Me sorprende que las personas que utilizan el transporte público en invierno no se caigan redondas y mueran por una sobrecarga de gérmenes. En los últimos diez minutos me han tosido y estornudado encima, y si la mujer que tengo delante vuelve a sacudirse la caspa apuntando hacia mí, tal vez la bañe con los restos del café tibio que ya no puedo tomarme porque está lleno de trozos de su cuero cabelludo.

Estoy tan cansada que podría quedarme dormida aquí mismo, en el piso superior de este autobús bamboleante y lleno hasta la bandera. Gracias a Dios, por fin he cogido las vacaciones de Navidad en el trabajo, porque no creo que ni mi cerebro ni mi cuerpo fueran capaces de soportar ni un solo turno más detrás del mostrador de recepción de ese horrible hotel. Puede que del lado del cliente esté adornado con guirnaldas y luces bonitas, pero entre bambalinas es un cuchitril sin alma. Estoy prácticamente dormida, incluso estando despierta. En líneas generales, mis planes son hibernar hasta el año que viene en cuanto mañana llegue a la nostálgica familiaridad de la casa de mis padres.

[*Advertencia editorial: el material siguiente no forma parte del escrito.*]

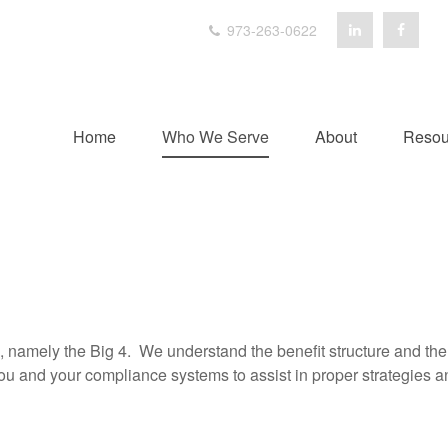
973-263-0622
Home
Who We Serve
About
Resou
, namely the Big 4. We understand the benefit structure and th
ou and your compliance systems to assist in proper strategies 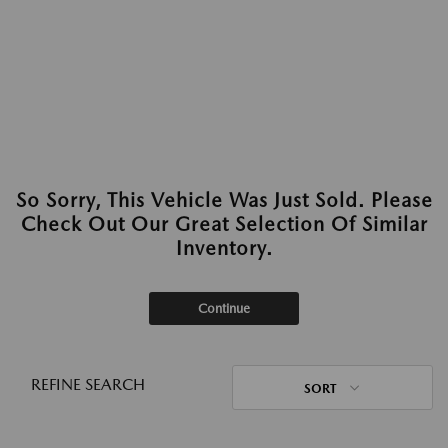
So Sorry, This Vehicle Was Just Sold. Please
Check Out Our Great Selection Of Similar
Inventory.
Continue
REFINE SEARCH
SORT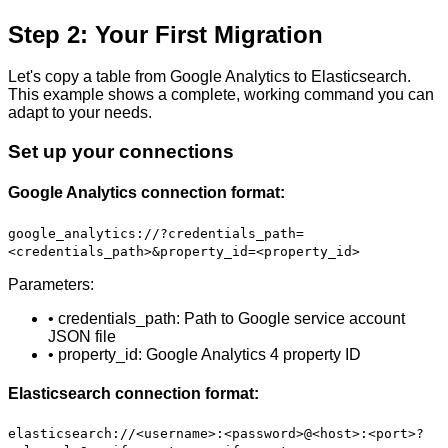
Step 2: Your First Migration
Let's copy a table from Google Analytics to Elasticsearch.
This example shows a complete, working command you can
adapt to your needs.
Set up your connections
Google Analytics connection format:
google_analytics://?credentials_path=
<credentials_path>&property_id=<property_id>
Parameters:
• credentials_path: Path to Google service account
JSON file
• property_id: Google Analytics 4 property ID
Elasticsearch connection format:
elasticsearch://<username>:<password>@<host>:<port>?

Salir de Londres para disfrutar de un interludio de vida sosegada en un pueblo de las Midlands en el que dormiré en mi habitación de la infancia tiene algo de relajante distorsión espacio-temporal, aunque no todos los recuerdos de mi infancia sean felices. Incluso en las familias más unidas hay tragedias, y la verdad es que la nuestra llegó pronto y dejó una huella profunda. Pero no pienso regodearme en ella, porque la Navidad debería ser una época de esperanza, de amor y de sueños, que es lo que más me interesa en este momento. Sueños solo interrumpidos por las competiciones de «a ver quién come más» en las que me enfrentaré a mi hermano, Daryl, y a su novia, Anna, y por todo el espectro de películas navideñas empalagosas. Porque ¿quién podría estar demasiado cansado para ver a un tipo desgraciado y muerto de frío sostener en mitad de la calle unos carteles con los que confiesa silenciosamente a la esposa de su mejor amigo que su corazón destrozado la amará para siempre? Aunque… ¿eso es romántico? No estoy muy segura. A ver, podría decirse que lo es, de una manera un tanto sentimentaloide, pero también significa ser el amigo más capullo del planeta.

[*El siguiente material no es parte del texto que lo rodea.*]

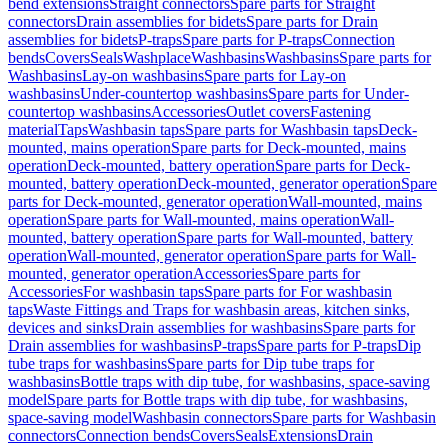
bend extensions
Straight connectors
Spare parts for Straight
connectors
Drain assemblies for bidets
Spare parts for Drain
assemblies for bidets
P-traps
Spare parts for P-traps
Connection
bends
Covers
Seals
Washplace
Washbasins
Washbasins
Spare parts for
Washbasins
Lay-on washbasins
Spare parts for Lay-on
washbasins
Under-countertop washbasins
Spare parts for Under-
countertop washbasins
Accessories
Outlet covers
Fastening
material
Taps
Washbasin taps
Spare parts for Washbasin taps
Deck-
mounted, mains operation
Spare parts for Deck-mounted, mains
operation
Deck-mounted, battery operation
Spare parts for Deck-
mounted, battery operation
Deck-mounted, generator operation
Spare
parts for Deck-mounted, generator operation
Wall-mounted, mains
operation
Spare parts for Wall-mounted, mains operation
Wall-
mounted, battery operation
Spare parts for Wall-mounted, battery
operation
Wall-mounted, generator operation
Spare parts for Wall-
mounted, generator operation
Accessories
Spare parts for
Accessories
For washbasin taps
Spare parts for For washbasin
taps
Waste Fittings and Traps for washbasin areas, kitchen sinks,
devices and sinks
Drain assemblies for washbasins
Spare parts for
Drain assemblies for washbasins
P-traps
Spare parts for P-traps
Dip
tube traps for washbasins
Spare parts for Dip tube traps for
washbasins
Bottle traps with dip tube, for washbasins, space-saving
model
Spare parts for Bottle traps with dip tube, for washbasins,
space-saving model
Washbasin connectors
Spare parts for Washbasin
connectors
Connection bends
Covers
Seals
Extensions
Drain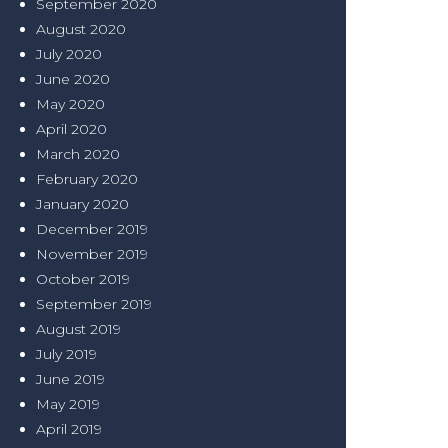
September 2020
August 2020
July 2020
June 2020
May 2020
April 2020
March 2020
February 2020
January 2020
December 2019
November 2019
October 2019
September 2019
August 2019
July 2019
June 2019
May 2019
April 2019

He dejado de preocuparme por los gérmenes del autobús, porque está claro que ya he ingerido suficientes para que me maten si es que van a hacerlo, así que apoyo la frente en la ventanilla empañada y veo pasar Camden High Street diluida en un resplandor de luces navideñas y escaparates brillantes y fugaces que venden de todo, desde chupas de cuero hasta recuerdos horteras de Londres. Apenas son las cuatro de la tarde, pero en Londres ya está anocheciendo; no creo que hoy haya llegado a iluminarse del todo en ningún momento.

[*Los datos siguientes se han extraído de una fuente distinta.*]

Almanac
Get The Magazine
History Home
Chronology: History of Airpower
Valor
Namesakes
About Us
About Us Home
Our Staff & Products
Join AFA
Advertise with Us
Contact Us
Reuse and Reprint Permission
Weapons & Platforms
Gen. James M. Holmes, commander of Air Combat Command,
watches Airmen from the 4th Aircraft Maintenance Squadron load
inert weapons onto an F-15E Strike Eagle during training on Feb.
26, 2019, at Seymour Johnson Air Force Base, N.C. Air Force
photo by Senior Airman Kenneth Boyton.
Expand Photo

Mi reflejo me dice que debería quitarme del pelo el halo de espumillón que el imbécil de mi jefe me ha obligado a ponerme, porque parece que vaya a presentarme a las audiciones para el papel de arcángel Gabriel en la obra de Navidad de un colegio. Sin embargo, reconozco que me da absolutamente igual. A ninguno de los pasajeros de este autobús le importa un bledo: ni al empapado hombre del anorak que viaja a mi lado ocupando más de la mitad de su asiento mientras dormita frente al periódico de ayer, ni al grupo de colegiales que se gritan unos a otros en los asientos de atrás ni, desde luego, a la mujer casposa sentada delante mío con sus brillantes copos de nieve en las orejas. No se me escapa la ironía de que haya elegido precisamente esos pendientes; si fuera más arpía, le daría una palmadita en el hombro y le haría ver que con ellos llama la atención sobre la tormenta de nieve dermatológica que desata cada vez que mueve la cabeza. Pero no soy una arpía; o a lo mejor sí lo soy, pero en silencio y dentro de mi cabeza. Como todo el mundo, ¿no?

Madre mía, ¿cuántas paradas más va a hacer este autobús? Todavía estoy a unos tres kilómetros de mi piso y ya está más lleno que un camión de ganado en día de mercado.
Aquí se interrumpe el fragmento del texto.